Ante un escenario de violencia, confusión e indignación, es indispensable observar los hechos recientes con una perspectiva histórica, pues los hallazgos en el rancho Izaguirre de Teuchitlán, Jalisco, forman parte de una continuidad de sucesos que se han repetido a lo largo del tiempo y se tienen que analizar en conjunto. De intentarse ver como algo aislado no se puede comprender.
Por ello, quiero recordar “las masacres de San Fernando” en 2010 y 2011. En la primera; las víctimas fueron 72 migrantes ―58 hombres y 14 mujeres―. Se les asesinó por la espalda y sus cuerpos fueron apilados y abandonados a la intemperie, acelerando con ello su proceso de descomposición. De acuerdo con las investigaciones, las personas migrantes fueron secuestradas por el cártel de “Los Zetas” y retenidas en un rancho donde, al negarse a trabajar para el grupo, fueron asesinados. Al menos dos personas sobrevivieron, entre ellas un ecuatoriano quien fue herido de bala en la mandíbula y fingió estar muerto para que no lo remataran. El crimen fue cometido entre la noche del 22 y la madrugada del 23 de agosto de 2010 en el ejido del Huizachal, municipio tamaulipeco de San Fernando.

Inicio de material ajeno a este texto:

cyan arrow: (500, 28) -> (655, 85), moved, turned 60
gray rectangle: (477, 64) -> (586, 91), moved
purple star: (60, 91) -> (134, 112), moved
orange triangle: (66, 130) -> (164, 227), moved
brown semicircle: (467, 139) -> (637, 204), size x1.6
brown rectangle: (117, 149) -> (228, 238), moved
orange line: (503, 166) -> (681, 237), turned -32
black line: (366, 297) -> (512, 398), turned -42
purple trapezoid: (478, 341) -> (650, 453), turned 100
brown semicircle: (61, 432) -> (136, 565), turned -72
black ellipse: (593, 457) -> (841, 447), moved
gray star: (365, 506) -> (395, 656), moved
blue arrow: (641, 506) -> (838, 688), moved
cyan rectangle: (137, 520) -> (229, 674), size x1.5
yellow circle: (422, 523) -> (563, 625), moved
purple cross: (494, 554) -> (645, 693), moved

La masacre de los 72 migrantes de San Fernando, representó una escalada de violencia en el país, sin embargo, pese a su relevancia el gobierno mexicano no investigó exhaustivamente para dar con los responsables y hasta la fecha no hay indagatorias sobre la participación de los agentes del Estado y del crimen organizado (Peralta,2010).

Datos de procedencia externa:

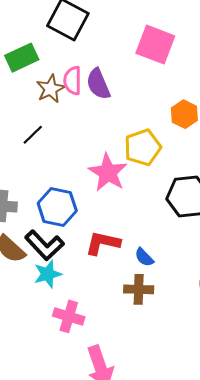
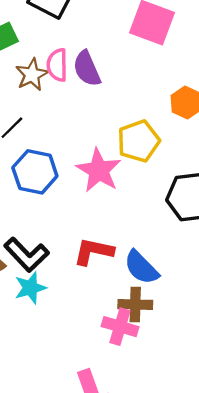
blue hexagon: (57, 207) -> (35, 172), moved
blue semicircle: (144, 257) -> (141, 268), size x1.6
pink cross: (69, 316) -> (120, 327), moved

Como si lo anterior no fuera suficiente, la historia se repite. En abril de 2011, en 47 fosas clandestinas, nuevamente en San Fernando, Tamaulipas, fueron encontrados 196 cadáveres: la mayoría eran de viajeros o migrantes interceptados en la carretera por el cártel de “Los Zetas” en complicidad con policías. Este hecho es conocido como la segunda masacre de San Fernando. De acuerdo con las indagatorias, 130 murieron como consecuencia de golpes con objetos contundentes (algunos infligidos por víctimas forzadas a hacerlo) y el 80% presentaba huellas de tortura.
Con base en la organización; “A dónde van los desaparecidos”, durante por lo menos siete meses el gobierno mexicano cedió a “Los Zetas” el control de esos caminos y la desgracia tocó especialmente a hombres jóvenes, mexicanos y extranjeros, que viajaban en autobuses o en autos particulares. Aunque familiares de las personas desaparecidas en ese municipio pusieron denuncias y avisaron a las autoridades estatales y federales de lo que ocurría, no hicieron nada para evitar las muertes.

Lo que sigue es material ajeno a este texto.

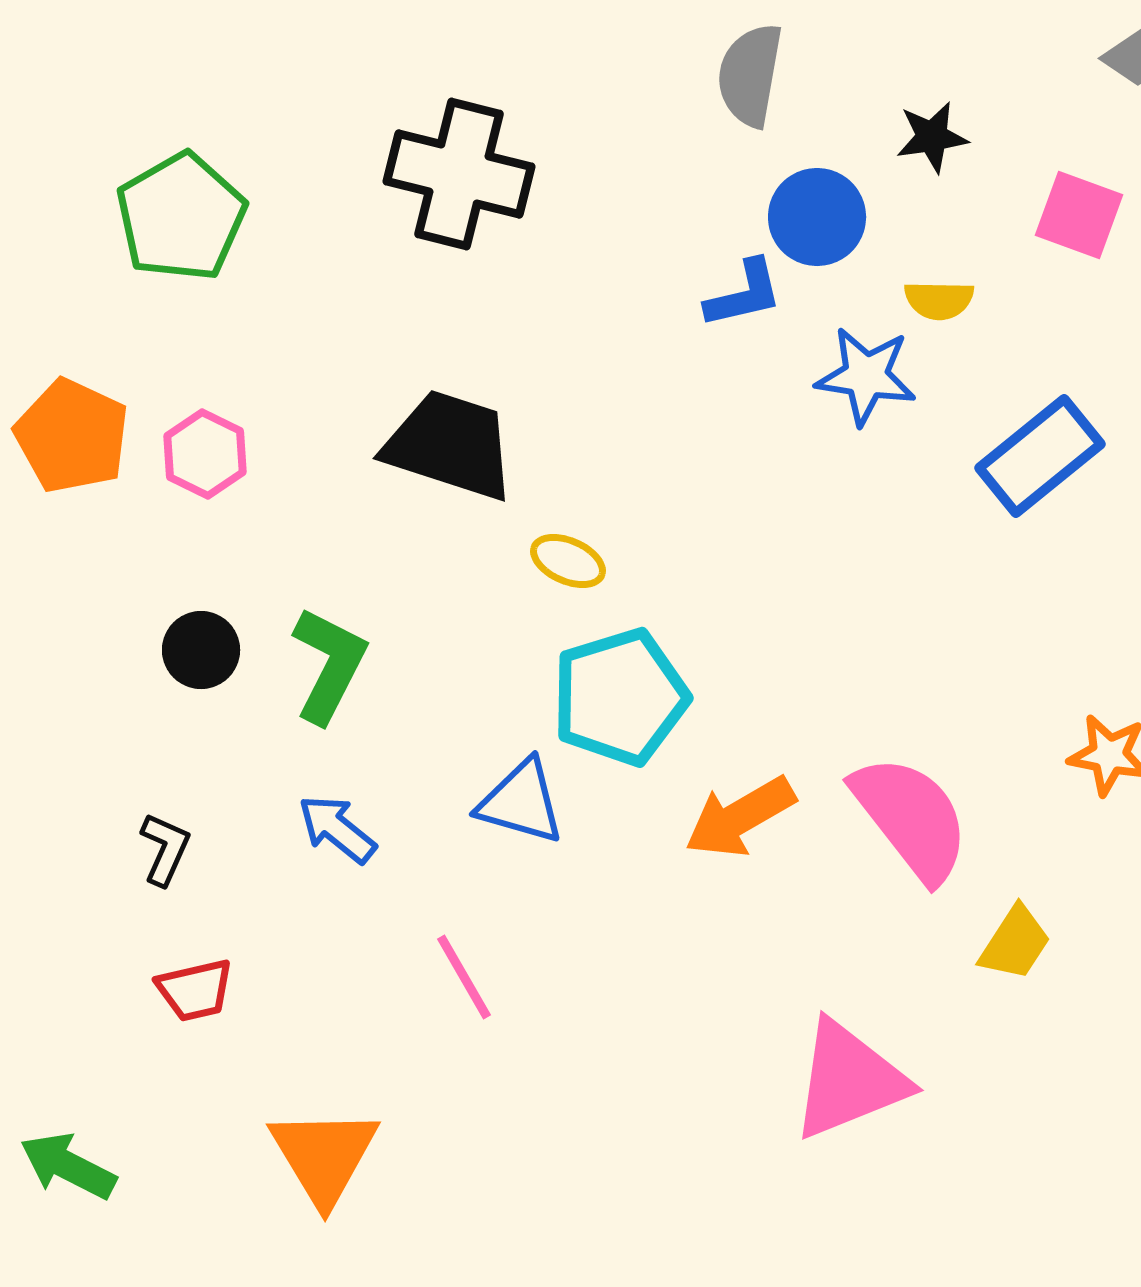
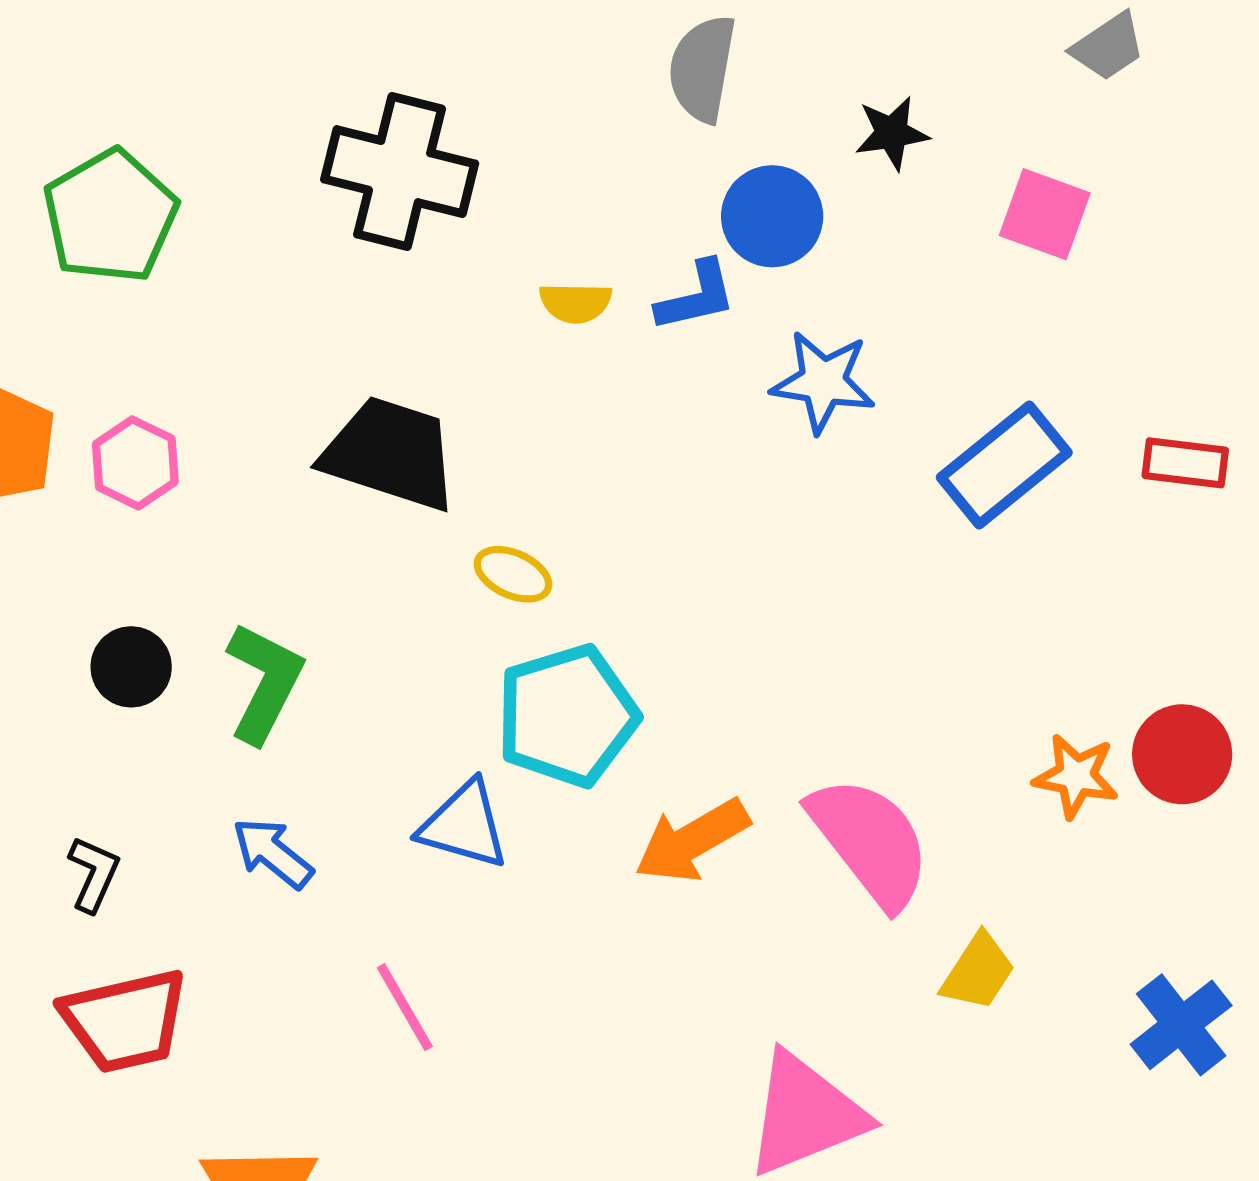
yellow semicircle: (939, 300) -> (575, 303), moved
red trapezoid: (195, 990) -> (125, 1021), size x1.6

El último caso que quiero presentar es el de Cadereyta. La madrugada del 13 de mayo de 2012, el Ejército reportó el hallazgo de 49 torsos humanos ―43 hombres y 6 mujeres― en el kilómetro 47 de la carretera Monterrey-Reynosa, del municipio de Cadereyta, en Nuevo León. Un grupo de la delincuencia organizada los secuestró y les arrancaron brazos, piernas y cabeza para impedir su identificación. Todos migrantes centroamericanos. “Aquellos 49 torsos encontrados fueron lanzados a la fosa común, pero la insistencia de los familiares, apoyados por la organización Fundación para la Justicia y el Estado Democrático de Derecho, los recuperó y los sacó del olvido” (Martínez, 2016).
Bajo este contexto ¿Qué pasó con la indignación de ese momento? ¿Dónde están las autoridades? ¿Qué se ha hecho para detener esta situación que parece no tener fin? Es esencial que como sociedad nos comprometamos a no olvidar, pues actuamos como si estuviéramos anestesiados ante la brutalidad y la barbarie.
La memoria de aquellos que han sido desaparecidos debe ser honrada, no solo con palabras, sino con acciones concretas que busquen combatir la impunidad y garantizar que no sigan cometiéndose tales atrocidades en nuestro país.